Wi-FiドライバーはIntel公式を入れればよいですか?
Intel製無線LANでも、メーカー製PCではPCメーカーが検証したドライバーを提供している場合があります。まずPCメーカー公式サポートを確認し、必要に応じて無線LANメーカーの最新版を検討してください。
会社のWi-FiではWi-Fi 7になりません
Microsoftの現在の案内では、Windows 11のWi-Fi 7 Enterpriseはサポートされていません。企業向け802.1X / RADIUS環境では、ネットワーク管理者へ対応状況を確認してください。
ルーターを初期化すればWi-Fi 7になりますか?
おすすめしません。Wi-Fi 7にならない原因がWindowsやドライバーなら初期化では直りません。さらにSSID・パスワード・インターネット設定が消える可能性があります。
まとめ
Wi-Fi 7対応PCなのにWi-Fi 6で接続される場合は、次の順番で確認します。

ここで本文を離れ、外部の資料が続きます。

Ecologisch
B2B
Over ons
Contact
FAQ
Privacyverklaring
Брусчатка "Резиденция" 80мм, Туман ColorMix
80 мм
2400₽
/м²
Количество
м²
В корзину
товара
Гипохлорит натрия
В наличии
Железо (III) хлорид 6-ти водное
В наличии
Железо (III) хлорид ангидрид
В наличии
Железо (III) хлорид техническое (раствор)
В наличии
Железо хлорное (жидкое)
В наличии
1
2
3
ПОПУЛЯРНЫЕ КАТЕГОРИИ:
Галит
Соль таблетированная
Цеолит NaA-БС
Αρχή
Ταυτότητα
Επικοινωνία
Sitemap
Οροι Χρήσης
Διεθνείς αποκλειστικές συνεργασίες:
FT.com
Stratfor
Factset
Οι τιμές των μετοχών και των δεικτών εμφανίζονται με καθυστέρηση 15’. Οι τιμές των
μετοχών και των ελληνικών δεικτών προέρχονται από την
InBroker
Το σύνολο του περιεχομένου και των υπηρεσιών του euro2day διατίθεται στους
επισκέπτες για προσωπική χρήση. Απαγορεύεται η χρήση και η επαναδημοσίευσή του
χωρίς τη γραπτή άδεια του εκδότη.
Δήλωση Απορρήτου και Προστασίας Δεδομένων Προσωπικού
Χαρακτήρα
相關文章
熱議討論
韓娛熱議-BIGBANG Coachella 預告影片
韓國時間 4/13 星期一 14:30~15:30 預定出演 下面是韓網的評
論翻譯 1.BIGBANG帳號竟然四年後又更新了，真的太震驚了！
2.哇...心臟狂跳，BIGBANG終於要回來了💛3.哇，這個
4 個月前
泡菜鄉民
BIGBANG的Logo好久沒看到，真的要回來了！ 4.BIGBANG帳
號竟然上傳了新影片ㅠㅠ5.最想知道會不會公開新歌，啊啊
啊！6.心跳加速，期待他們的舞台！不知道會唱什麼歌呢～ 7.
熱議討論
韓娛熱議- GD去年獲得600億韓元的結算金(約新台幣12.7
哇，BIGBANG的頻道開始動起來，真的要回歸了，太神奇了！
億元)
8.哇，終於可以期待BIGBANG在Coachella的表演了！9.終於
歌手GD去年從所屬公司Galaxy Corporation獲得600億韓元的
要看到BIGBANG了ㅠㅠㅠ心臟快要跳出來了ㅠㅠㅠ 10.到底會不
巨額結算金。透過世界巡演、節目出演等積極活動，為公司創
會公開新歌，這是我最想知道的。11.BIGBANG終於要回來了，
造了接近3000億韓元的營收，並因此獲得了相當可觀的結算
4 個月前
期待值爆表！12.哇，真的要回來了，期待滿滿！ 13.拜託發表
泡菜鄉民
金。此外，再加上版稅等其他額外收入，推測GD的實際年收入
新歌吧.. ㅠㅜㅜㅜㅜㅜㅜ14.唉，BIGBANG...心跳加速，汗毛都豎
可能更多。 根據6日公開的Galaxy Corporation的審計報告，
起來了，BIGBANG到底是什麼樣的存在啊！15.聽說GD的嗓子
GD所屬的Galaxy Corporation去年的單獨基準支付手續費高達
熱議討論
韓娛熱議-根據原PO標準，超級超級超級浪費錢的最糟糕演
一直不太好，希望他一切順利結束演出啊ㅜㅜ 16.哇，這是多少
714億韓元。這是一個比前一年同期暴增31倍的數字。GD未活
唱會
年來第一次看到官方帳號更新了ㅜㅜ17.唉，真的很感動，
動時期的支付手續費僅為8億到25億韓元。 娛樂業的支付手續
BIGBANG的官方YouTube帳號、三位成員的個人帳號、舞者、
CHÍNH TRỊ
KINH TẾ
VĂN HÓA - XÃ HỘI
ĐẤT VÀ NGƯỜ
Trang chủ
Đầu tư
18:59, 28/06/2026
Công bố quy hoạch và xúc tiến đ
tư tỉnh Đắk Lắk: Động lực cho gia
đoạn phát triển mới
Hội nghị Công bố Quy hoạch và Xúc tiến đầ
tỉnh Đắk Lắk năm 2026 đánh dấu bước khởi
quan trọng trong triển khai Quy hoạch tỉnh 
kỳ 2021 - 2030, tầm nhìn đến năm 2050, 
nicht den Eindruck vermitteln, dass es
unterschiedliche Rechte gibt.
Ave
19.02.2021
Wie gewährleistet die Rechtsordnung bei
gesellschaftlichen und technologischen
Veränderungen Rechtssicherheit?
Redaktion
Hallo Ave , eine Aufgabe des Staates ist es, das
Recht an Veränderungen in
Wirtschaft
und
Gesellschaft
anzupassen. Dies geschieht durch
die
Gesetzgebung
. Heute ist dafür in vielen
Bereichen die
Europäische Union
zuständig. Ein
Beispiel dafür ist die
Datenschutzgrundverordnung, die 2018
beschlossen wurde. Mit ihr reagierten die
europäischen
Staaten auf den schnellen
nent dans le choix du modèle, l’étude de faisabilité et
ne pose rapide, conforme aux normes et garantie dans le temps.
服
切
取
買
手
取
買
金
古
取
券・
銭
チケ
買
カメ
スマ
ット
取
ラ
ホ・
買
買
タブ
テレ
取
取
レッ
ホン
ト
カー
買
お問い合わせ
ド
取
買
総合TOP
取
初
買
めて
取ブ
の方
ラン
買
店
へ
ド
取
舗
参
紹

winverでWindows 11 24H2以降か確認するnetsh wlan show driversで802.11be対応を確認する- 無線LANアダプターの正確な型番を確認する
netsh wlan show interfacesで現在のRadio typeを確認する- 802.11axなら現在はWi-Fi 6 / 6E接続と判断する
- PCメーカー公式のWi-Fiドライバーを確認する
- ルーター側のWi-Fi 7 / 802.11be設定を確認する
- WPA3対応・セキュリティ設定を確認する
- 6GHzかどうかだけでWi-Fi 7を判断しない
- MLO・320MHz・リンク速度だけで判断しない
- PCとルーターを再起動し再接続する
- 必要なら保存済みWi-Fiプロファイルを作り直す
- アダプター詳細設定はメーカー資料を確認してから変更する
- BIOS/UEFI更新やルーター初期化は最初に行わない
一番重要なのは、「Wi-Fi 7対応PC」と「現在802.11beで接続中」を分けて確認することです。PC側が802.11be対応でも現在802.11axなら、Windows・ドライバー・ルーター・セキュリティのどこかでWi-Fi 6 / 6E接続が選ばれていると考えて切り分けてください。